Desde a publicação do primeiro artigo de Paglia a respeito de seu trabalho, em junho deste ano, Daniela Mercury tem mantido contato com a critica e feminista americana. Eu já conhecia, naturalmente, o trabalho de Paglia, mas nunca havia conversado com ela, não a conhecia de outro modo a não ser através de seus livros. Fiquei muito feliz e lisonjeada ao ler suas opiniões com relação ao meu trabalho e, por isso, fiz questão de entrar em contato com ela”, conta.

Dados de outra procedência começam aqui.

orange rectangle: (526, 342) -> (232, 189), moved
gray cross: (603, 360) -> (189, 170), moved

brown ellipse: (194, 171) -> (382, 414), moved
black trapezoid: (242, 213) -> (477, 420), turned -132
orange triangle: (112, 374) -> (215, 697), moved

Além de cantora, Daniela é formada em ballet clássico e também já cursou teatro. Daí, segundo ela, podem ter sido extraídas algumas particularidades que despertaram o interesse e a admiração de Paglia. “O ballet e o teatro me ensinaram a ter disciplina, a ser perfeccionista. No Canto da Cidade isso está muito evidente. Eu sempre cuidei para que os meus shows tivessem início, meio e fim de um modo bem claro para o público e isso eu aprendi com o teatro. Gosto do meu trabalho, pois me permite usar todas essas artes que aprendi ao longo da minha vida e fico feliz que a Camille tenha percebido isso de algum modo”, diz.

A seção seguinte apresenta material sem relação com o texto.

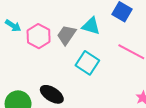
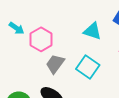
gray trapezoid: (66, 35) -> (55, 64), moved

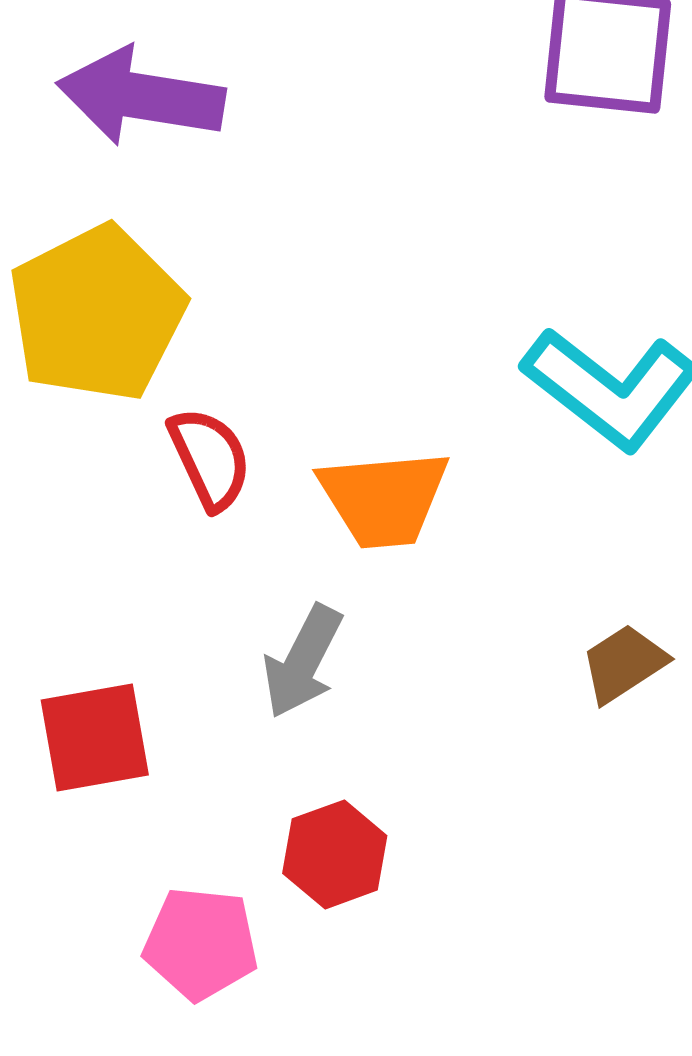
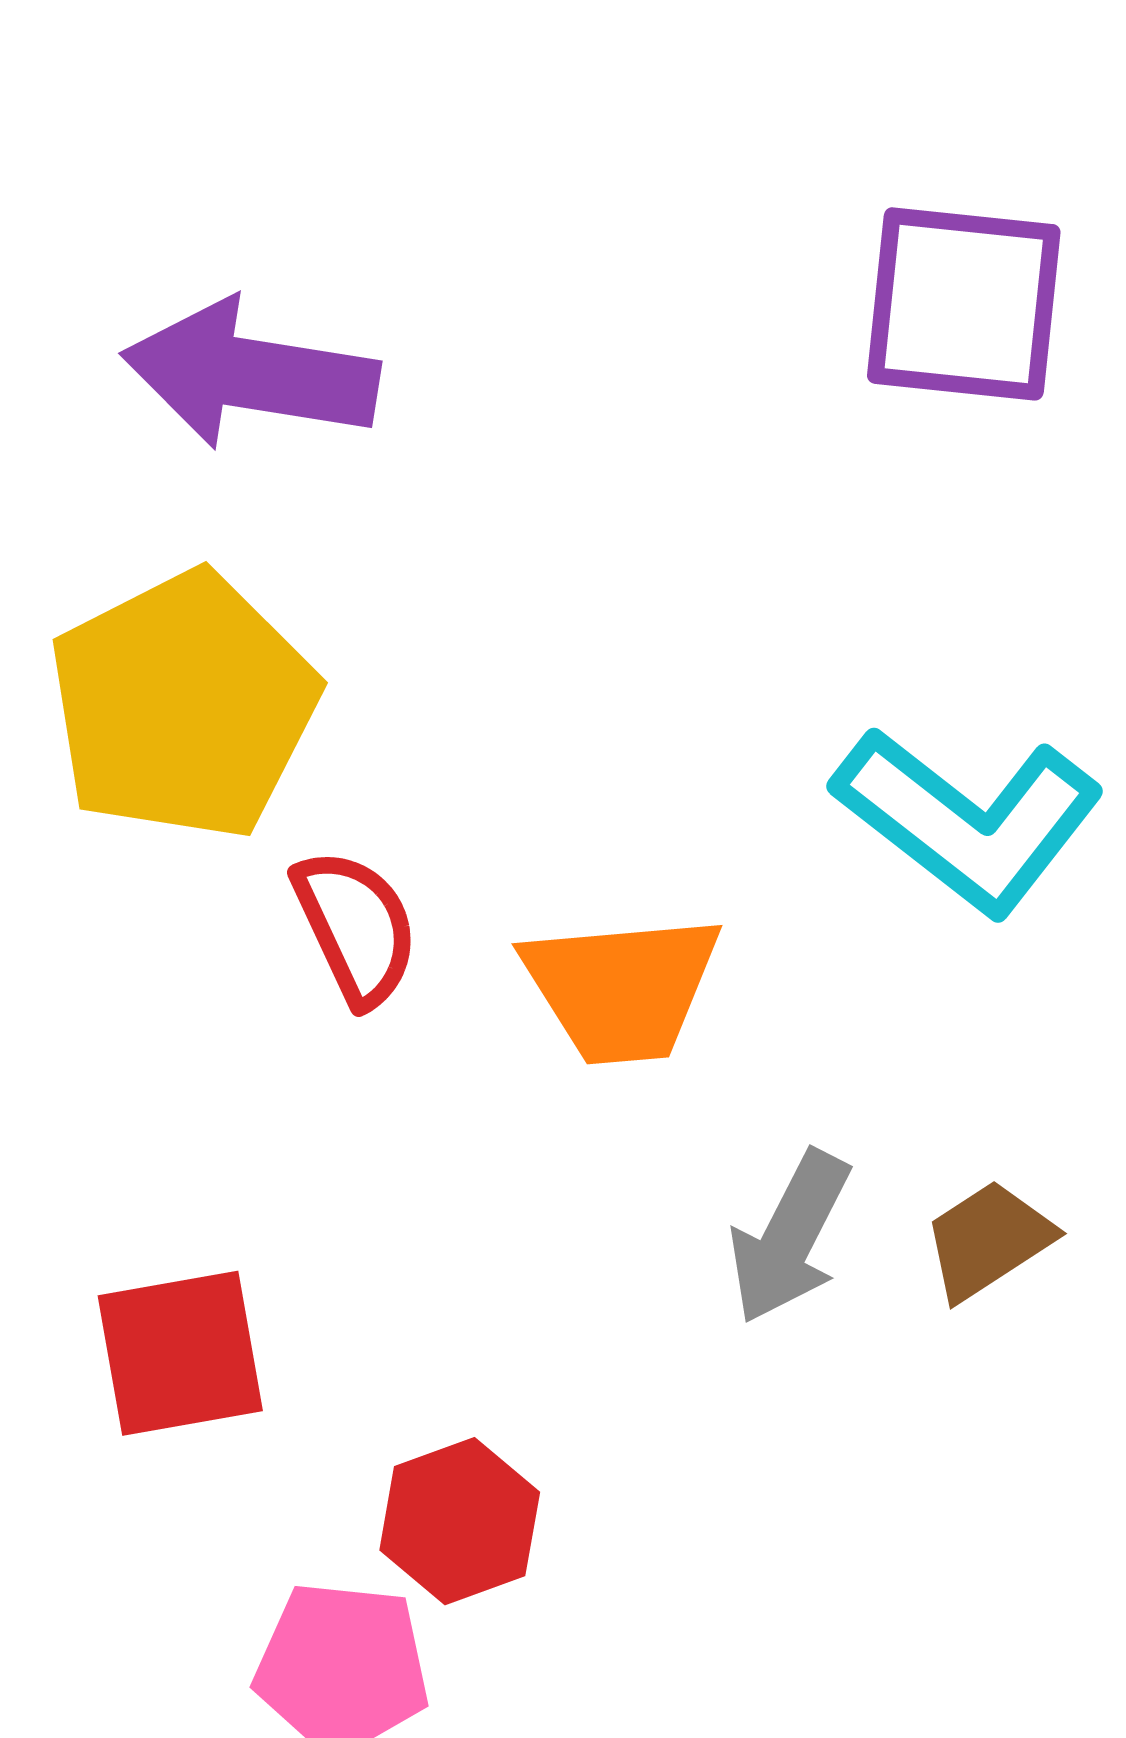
gray arrow: (303, 661) -> (790, 1237), moved
red hexagon: (335, 854) -> (460, 1521), moved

O amadurecimento profissional, visto com admiração por Camille Paglia, veio com o tempo. “Hoje, sem dúvida, estou muito mais madura do que quando estourei no Brasil, quando tinha entre 25 e 26 anos. Aprendi a ser cantora. Costumava dizer que eu cantava para dançar, pois sempre amei dançar e, por algum tempo, encarei o palco como no ballet e no teatro. Mas aprendi a me relacionar com o público, aprendi a improvisar e isso foi maravilhoso para mim. Uma das minhas principais escolas foi o Carnaval, onde canto desde os 15 anos”, analisa no auge dos seus bem vividos 43 anos.

No texto, batizado com notável sensibilidade de “O poder natural de Daniela Mercury”, a preferência escancarada da cantora baiana quanto às coisas da sua terra não passou despercebido. Quanto à análise, Daniela responde com uma frase registrada no final de seu DVD/CD Balé Mulato: “Eu posso rodar o mundo, mas nunca vou deixar de ser a menina baiana”, recorda.

Para Mercury, a avaliação de Paglia vai além de uma crítica ao seu trabalho sendo, de fato, uma valorização da cultura brasileira e das coisas da Bahia. “O aprofundamento com que ela fala da nossa terra, o modo com que ela se interessa por nossa cultura é maravilhoso. Na verdade, eu fico muito feliz por ter, de algum modo, despertado isto na Camille e preciso contribuir para que ela conheça ainda mais o nosso povo. Já a convidei para o Carnaval e fiz questão de lhe falar mais sobre a Bahia e as coisas da minha cidade”, revela.

Daniela diz ainda ter sido uma opção particular o fato de não ter abandonado suas raízes. “Foi uma opção intuitiva e racional. Nunca quis partir da minha cidade, da minha família. Acho que todo ser humano, todo artista, precisa deste alento. Gosto de viajar, gosto muito de ter contato com outras influências, mas primo por manter as minhas raízes. Me deixa feliz levar a cultura da minha cidade em meus trabalhos e mostrá-la em tudo o que eu faço”, completa.

Quem é Camille Paglia?

Camille Anna Paglia nasceu no Estado de Nova York, em abril de 1947. Autora de consagrados livros, como Personas Sexuais e Vampes e Vadias, Camille fala com inteira propriedade de diferentes assuntos voltados ao universo feminista. Através de suas palavras, temas como a homossexualidade, o aborto, o assédio sexual, a educação, a religião, a arte e a moda ganham pinceladas de reflexões nada convencionais, mas inteligentemente fundamentadas.

A critica, feminista e ateia é PhD em língua inglesa pela Universidade de Yale e aparece na lista dos cem maiores intelectuais do mundo, elaborada pela revista Prospect, publicação da Inglaterra.